Report: Smartphone traffic will increase 700% by 2015

Analyst firm Informa Telecoms & Media calculates that smartphone traffic on wireless networks will increase 700 percent over the next five years. The research firm--which coined a new metric for measuring wireless traffic: ATPU, or average traffic per user--said that although worldwide only 13 percent of mobile phone subscribers use a smartphone, those smartphone customers spend more time on the network and have an ATPU of 85 MB per month.

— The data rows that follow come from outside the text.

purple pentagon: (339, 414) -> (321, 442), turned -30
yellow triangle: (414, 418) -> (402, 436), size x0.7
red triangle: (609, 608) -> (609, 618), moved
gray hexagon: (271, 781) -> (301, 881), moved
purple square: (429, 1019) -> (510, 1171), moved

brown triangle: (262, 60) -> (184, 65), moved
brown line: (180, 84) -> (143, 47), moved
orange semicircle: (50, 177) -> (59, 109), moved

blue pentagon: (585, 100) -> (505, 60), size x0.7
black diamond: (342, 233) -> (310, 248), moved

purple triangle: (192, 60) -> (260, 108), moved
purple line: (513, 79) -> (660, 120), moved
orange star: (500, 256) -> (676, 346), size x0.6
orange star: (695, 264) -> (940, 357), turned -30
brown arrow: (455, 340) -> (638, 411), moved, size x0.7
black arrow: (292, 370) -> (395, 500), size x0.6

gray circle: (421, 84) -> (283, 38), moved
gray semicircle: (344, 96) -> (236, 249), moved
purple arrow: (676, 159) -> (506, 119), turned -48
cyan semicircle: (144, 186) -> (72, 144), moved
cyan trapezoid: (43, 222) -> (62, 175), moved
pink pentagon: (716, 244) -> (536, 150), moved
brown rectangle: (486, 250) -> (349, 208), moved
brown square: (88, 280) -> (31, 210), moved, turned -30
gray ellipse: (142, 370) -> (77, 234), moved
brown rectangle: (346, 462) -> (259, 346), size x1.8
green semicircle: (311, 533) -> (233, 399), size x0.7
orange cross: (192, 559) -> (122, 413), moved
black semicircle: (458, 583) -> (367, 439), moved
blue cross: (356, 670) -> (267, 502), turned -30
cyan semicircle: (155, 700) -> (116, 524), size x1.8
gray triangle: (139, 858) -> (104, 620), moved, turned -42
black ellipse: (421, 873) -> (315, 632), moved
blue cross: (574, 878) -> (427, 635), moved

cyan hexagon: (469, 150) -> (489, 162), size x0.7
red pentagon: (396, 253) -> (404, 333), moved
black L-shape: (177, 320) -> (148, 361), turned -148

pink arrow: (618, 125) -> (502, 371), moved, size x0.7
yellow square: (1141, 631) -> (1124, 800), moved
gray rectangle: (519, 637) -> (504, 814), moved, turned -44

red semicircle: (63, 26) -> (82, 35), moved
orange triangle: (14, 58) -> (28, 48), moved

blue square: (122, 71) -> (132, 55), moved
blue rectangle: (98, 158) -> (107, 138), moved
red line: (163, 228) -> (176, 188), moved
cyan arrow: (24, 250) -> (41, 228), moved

The research firm estimates that in the U.S., where the disparity between smartphone and non-smartphone traffic is the greatest, about 86 percent of mobile data traffic today is generated by smartphone users. And Informa predicts that smartphone ATPU in North America will increase from 85 MB per month today to 776 MB per month by 2015.

In Western Europe, the firm said smartphone ATPU will increase from under 44 MB per month in 2009 to more than 736 MB per month in 2015.

Interestingly, Informa said the highest smartphone ATPU is in South Korea and Japan. Those countries, according to Informa, will have an ATPU of 271 MB per month (in South Korea) and 199 MB per month (in Japan) in 2010--two to three times higher than the global average.

Informa said the iPhone is currently the highest-traffic-generating device, followed by Android devices, and it expects the iPhone to retain its lead because Android devices will be spread across high-, mid- and low-user segments.